Would you write out every entry exactly, but without the pictures?

----- Recorded data -----

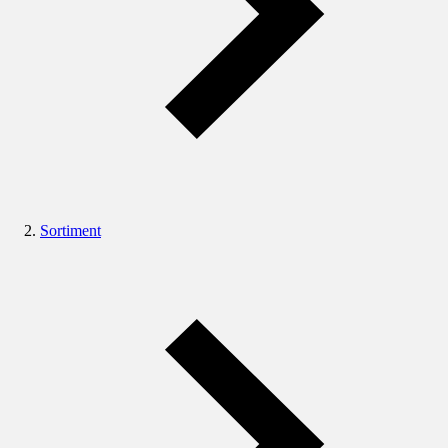
Sortiment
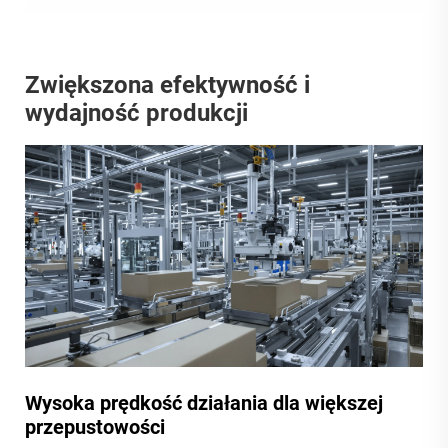
Zwiększona efektywność i
wydajność produkcji
Wysoka prędkość działania dla większej
przepustowości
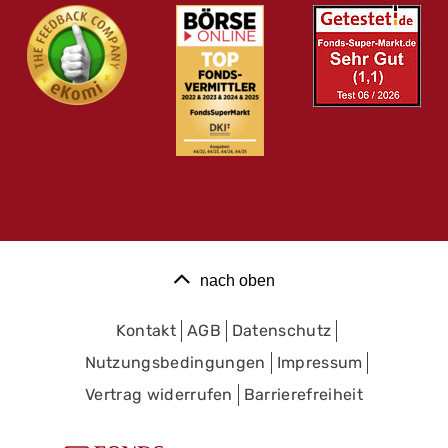
nach oben
Kontakt
AGB
Datenschutz
Nutzungsbedingungen
Impressum
Vertrag widerrufen
Barrierefreiheit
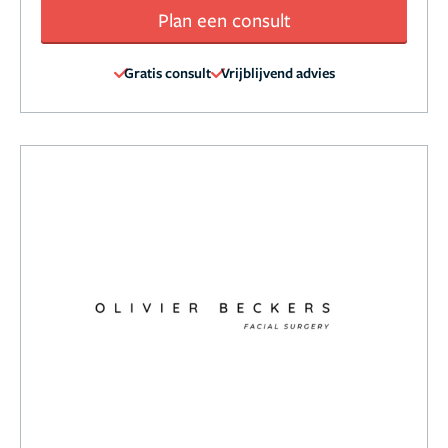
Plan een consult
Gratis consult
Vrijblijvend advies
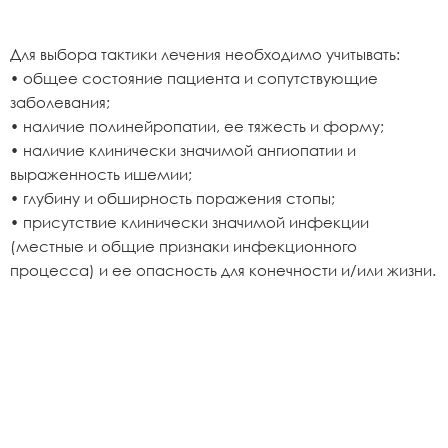
Для выбора тактики лечения необходимо учитывать:
• общее состояние пациента и сопутствующие
заболевания;
• наличие полинейропатии, ее тяжесть и форму;
• наличие клинически значимой ангиопатии и
выраженность ишемии;
• глубину и обширность поражения стопы;
• присутствие клинически значимой инфекции
(местные и общие признаки инфекционного
процесса) и ее опасность для конечности и/или жизни.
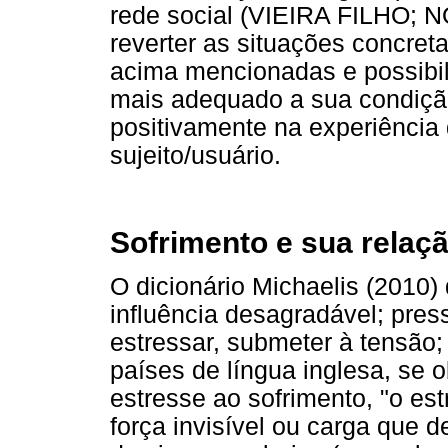
rede social (VIEIRA FILHO; 
reverter as situações concre
acima mencionadas e possibili
mais adequado a sua condiçã
positivamente na experiência
sujeito/usuário.
Sofrimento e sua relaç
O dicionário Michaelis (2010)
influência desagradável; pres
estressar, submeter à tensão;
países de língua inglesa, se
estresse ao sofrimento, "o e
força invisível ou carga que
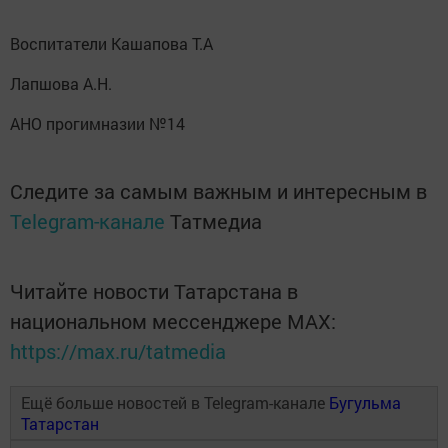
Воспитатели Кашапова Т.А
Лапшова А.Н.
АНО прогимназии №14
Следите за самым важным и интересным в
Telegram-канале
Татмедиа
Читайте новости Татарстана в
национальном мессенджере MАХ:
https://max.ru/tatmedia
Ещё больше новостей в Telegram-канале
Бугульма
Татарстан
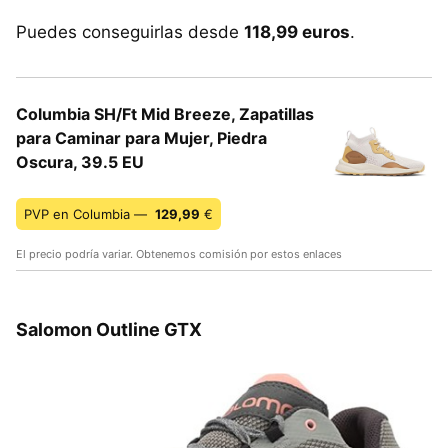
Puedes conseguirlas desde
118,99 euros
.
Columbia SH/Ft Mid Breeze, Zapatillas
para Caminar para Mujer, Piedra
Oscura, 39.5 EU
PVP en Columbia —
129,99
€
El precio podría variar. Obtenemos comisión por estos enlaces
Salomon Outline GTX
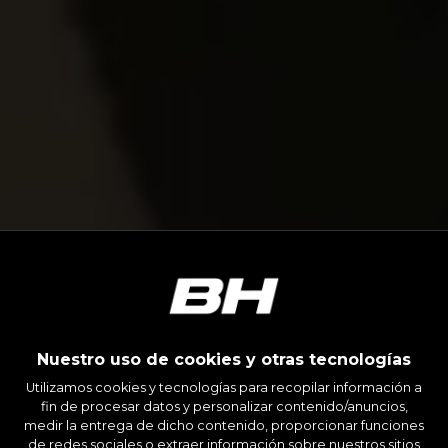
Nuestro uso de cookies y otras tecnologías
Utilizamos cookies y tecnologías para recopilar información a
fin de procesar datos y personalizar contenido/anuncios,
medir la entrega de dicho contenido, proporcionar funciones
de redes sociales o extraer información sobre nuestros sitios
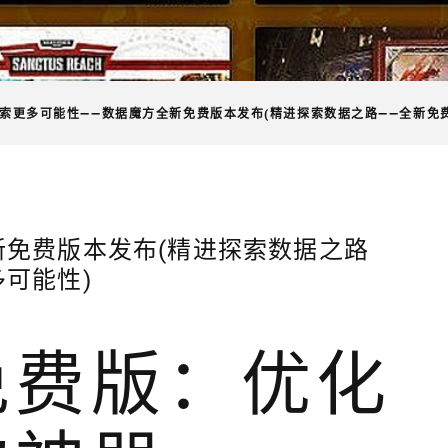
索更多可能性——数据魔方全新免费版本发布(精进探索数据之路——全新免
新免费版本发布(精进探索数据之路
可能性)
免费版：优化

-----

● **Output of the exercise**:
Sortiment
Zwiększona efektywność i
wydajność produkcji
Wysoka prędkość działania dla większej
przepustowości
nach oben
Kontakt
AGB
Datenschutz
Nutzungsbedingungen
Impressum
Vertrag widerrufen
Barrierefreiheit
Plan een consult
Gratis consult
Vrijblijvend advies
Для выбора тактики лечения необходимо учитывать:
• общее состояние пациента и сопутствующие
заболевания;
• наличие полинейропатии, ее тяжесть и форму;
• наличие клинически значимой ангиопатии и
выраженность ишемии;
• глубину и обширность поражения стопы;
• присутствие клинически значимой инфекции
(местные и общие признаки инфекционного
процесса) и ее опасность для конечности и/или жизни.
rede social (VIEIRA FILHO; 
reverter as situações concre
acima mencionadas e possibili
mais adequado a sua condiçã
positivamente na experiência
sujeito/usuário.
Sofrimento e sua relaç
O dicionário Michaelis (2010)
influência desagradável; pres
estressar, submeter à tensão;
países de língua inglesa, se
estresse ao sofrimento, "o e
força invisível ou carga que
Воспитатели Кашапова Т.А
Лапшова А.Н.
АНО прогимназии №14
Следите за самым важным и интересным в
Telegram-канале
Татмедиа
Читайте новости Татарстана в
национальном мессенджере MАХ:
https://max.ru/tatmedia
Ещё больше новостей в Telegram-канале
Бугульма
Татарстан
Puedes conseguirlas desde
118,99 euros
.
Columbia SH/Ft Mid Breeze, Zapatillas
para Caminar para Mujer, Piedra
Oscura, 39.5 EU
PVP en Columbia —
129,99
€
El precio podría variar. Obtenemos comisión por estos enlaces
Salomon Outline GTX
Nuestro uso de cookies y otras tecnologías
Utilizamos cookies y tecnologías para recopilar información a
fin de procesar datos y personalizar contenido/anuncios,
medir la entrega de dicho contenido, proporcionar funciones
de redes sociales o extraer información sobre nuestros sitios
索更多可能性——数据魔方全新免费版本发布(精进探索数据之路——全新免
新免费版本发布(精进探索数据之路
可能性)
免费版：优化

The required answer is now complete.